-- Directions --
Please set down every line of the records below exactly, without the pictures.

(Dataset excerpts)
++++++++

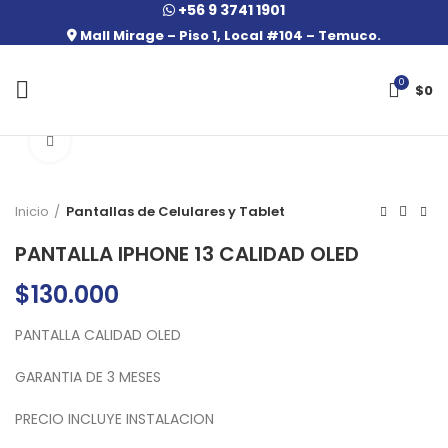
+56 9 3741 1901
Mall Mirage – Piso 1, Local #104 – Temuco.
0
$
0
Click to enlarge
Inicio
Pantallas de Celulares y Tablet
PANTALLA IPHONE 13 CALIDAD OLED
$
130.000
PANTALLA CALIDAD OLED
GARANTIA DE 3 MESES
PRECIO INCLUYE INSTALACION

++++++++

-- Solution to the exercise --
+56 9 3741 1901
Mall Mirage – Piso 1, Local #104 – Temuco.
0
$
0
Click to enlarge
Inicio
Pantallas de Celulares y Tablet
PANTALLA IPHONE 13 CALIDAD OLED
$
130.000
PANTALLA CALIDAD OLED
GARANTIA DE 3 MESES
PRECIO INCLUYE INSTALACION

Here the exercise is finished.